§ WHAT THIS TASK INVOLVES:
If a line in the data contains "votre", copy it out.

§ DATASET ENTRIES:
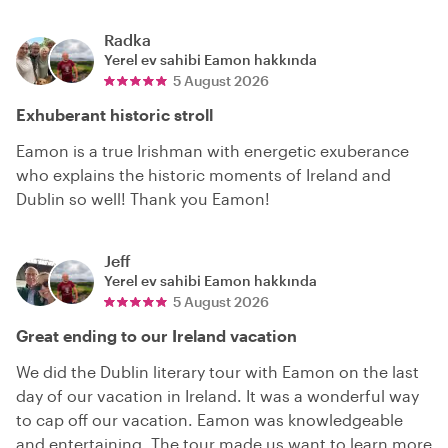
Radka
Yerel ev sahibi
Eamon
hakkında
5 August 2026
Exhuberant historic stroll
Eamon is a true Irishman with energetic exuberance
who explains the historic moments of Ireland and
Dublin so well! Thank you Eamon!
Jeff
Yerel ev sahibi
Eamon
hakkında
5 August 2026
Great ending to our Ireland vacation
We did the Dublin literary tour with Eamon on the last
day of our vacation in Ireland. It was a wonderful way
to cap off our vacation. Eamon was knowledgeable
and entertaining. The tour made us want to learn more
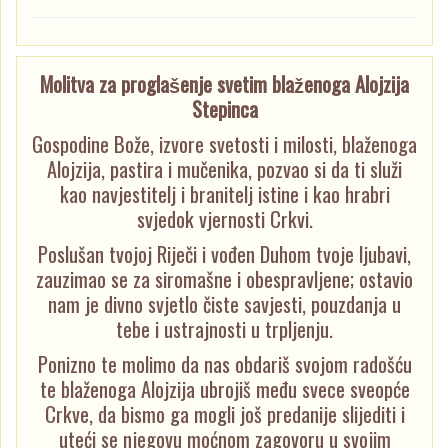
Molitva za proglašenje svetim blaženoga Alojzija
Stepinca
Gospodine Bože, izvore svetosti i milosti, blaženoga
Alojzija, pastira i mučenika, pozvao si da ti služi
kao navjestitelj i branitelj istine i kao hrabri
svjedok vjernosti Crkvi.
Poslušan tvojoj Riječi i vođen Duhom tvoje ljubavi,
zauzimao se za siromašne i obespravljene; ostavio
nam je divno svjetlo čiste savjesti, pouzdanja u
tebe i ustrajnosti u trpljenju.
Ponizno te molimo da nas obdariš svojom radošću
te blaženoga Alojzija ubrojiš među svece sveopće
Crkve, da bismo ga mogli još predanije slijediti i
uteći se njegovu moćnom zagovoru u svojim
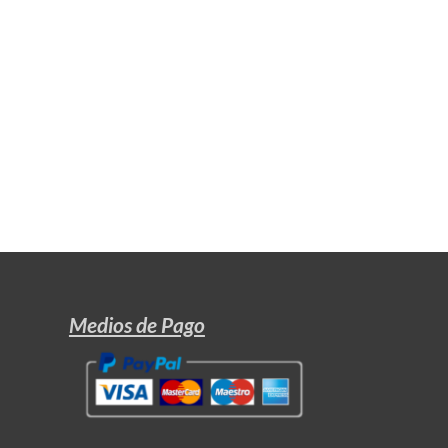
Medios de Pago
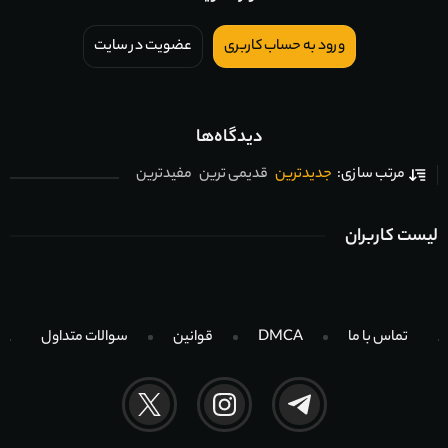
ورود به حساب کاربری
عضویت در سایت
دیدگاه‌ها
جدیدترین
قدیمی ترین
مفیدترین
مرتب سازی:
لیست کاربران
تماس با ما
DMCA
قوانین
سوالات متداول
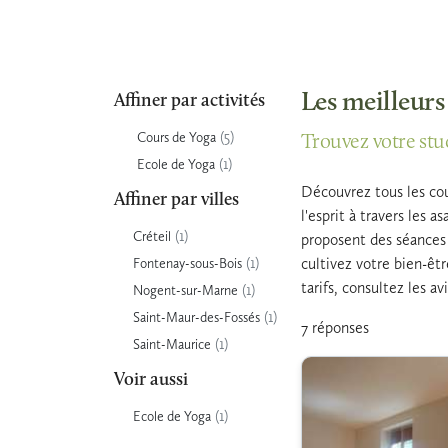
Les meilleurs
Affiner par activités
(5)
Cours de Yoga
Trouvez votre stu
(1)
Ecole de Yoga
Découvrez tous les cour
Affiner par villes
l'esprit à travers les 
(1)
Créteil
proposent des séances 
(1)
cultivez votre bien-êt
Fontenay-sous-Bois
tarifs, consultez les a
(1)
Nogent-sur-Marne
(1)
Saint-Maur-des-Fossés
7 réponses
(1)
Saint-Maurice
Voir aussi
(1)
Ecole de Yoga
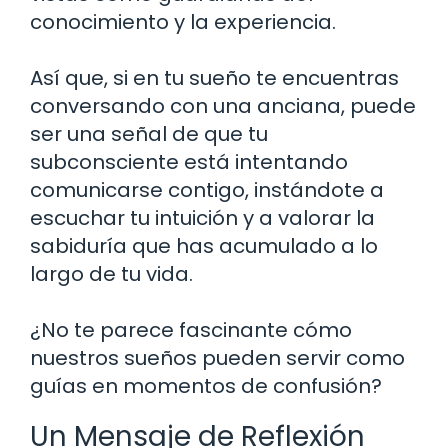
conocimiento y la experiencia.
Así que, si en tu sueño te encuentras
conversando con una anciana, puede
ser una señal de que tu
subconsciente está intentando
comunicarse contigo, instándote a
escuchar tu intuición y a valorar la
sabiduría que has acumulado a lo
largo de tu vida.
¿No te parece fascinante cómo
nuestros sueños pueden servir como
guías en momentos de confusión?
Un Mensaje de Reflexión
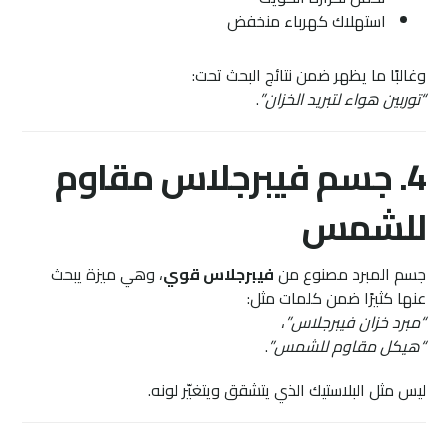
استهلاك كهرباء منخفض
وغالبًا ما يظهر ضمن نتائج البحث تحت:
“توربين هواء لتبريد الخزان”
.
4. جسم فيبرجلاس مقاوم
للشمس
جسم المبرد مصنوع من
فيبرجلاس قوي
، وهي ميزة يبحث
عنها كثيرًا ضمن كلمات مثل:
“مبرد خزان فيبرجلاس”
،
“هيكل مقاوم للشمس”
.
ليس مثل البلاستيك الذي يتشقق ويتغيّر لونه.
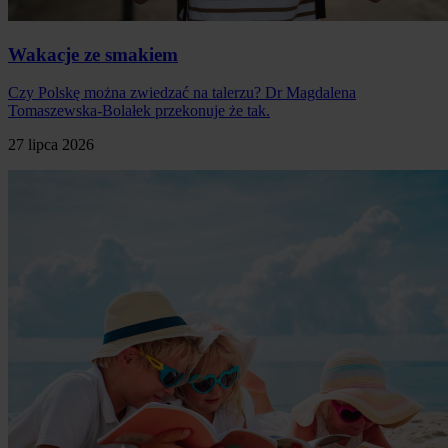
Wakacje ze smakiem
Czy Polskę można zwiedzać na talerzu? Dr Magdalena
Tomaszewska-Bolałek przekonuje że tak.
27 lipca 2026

---

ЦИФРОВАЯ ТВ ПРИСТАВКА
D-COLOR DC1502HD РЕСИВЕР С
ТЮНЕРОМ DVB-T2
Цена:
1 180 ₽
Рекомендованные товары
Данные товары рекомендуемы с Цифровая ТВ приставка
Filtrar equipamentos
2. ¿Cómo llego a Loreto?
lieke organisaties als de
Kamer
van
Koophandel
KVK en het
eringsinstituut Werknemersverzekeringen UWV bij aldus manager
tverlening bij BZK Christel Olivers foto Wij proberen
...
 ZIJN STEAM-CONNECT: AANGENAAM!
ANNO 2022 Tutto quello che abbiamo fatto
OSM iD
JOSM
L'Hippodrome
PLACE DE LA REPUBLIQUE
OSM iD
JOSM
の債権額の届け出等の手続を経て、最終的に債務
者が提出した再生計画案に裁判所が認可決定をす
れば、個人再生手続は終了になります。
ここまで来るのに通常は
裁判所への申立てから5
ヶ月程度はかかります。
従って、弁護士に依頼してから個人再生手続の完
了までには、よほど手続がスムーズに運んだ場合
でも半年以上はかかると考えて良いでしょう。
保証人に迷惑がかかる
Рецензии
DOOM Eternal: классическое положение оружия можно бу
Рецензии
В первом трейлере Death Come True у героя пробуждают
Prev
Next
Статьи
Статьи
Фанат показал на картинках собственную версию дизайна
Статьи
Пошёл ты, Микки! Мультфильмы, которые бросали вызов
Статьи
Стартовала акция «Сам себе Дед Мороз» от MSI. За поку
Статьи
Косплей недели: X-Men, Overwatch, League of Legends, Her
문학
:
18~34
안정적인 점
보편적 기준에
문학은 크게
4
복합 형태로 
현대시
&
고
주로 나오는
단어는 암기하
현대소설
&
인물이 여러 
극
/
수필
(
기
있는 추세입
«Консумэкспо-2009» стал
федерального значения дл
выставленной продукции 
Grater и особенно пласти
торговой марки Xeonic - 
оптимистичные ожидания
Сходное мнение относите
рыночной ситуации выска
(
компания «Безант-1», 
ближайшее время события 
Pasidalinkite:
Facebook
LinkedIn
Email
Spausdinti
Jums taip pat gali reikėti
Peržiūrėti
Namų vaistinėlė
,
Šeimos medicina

§ YOUR SOLUTION:
Trouvez votre stu
cultivez votre bien-êt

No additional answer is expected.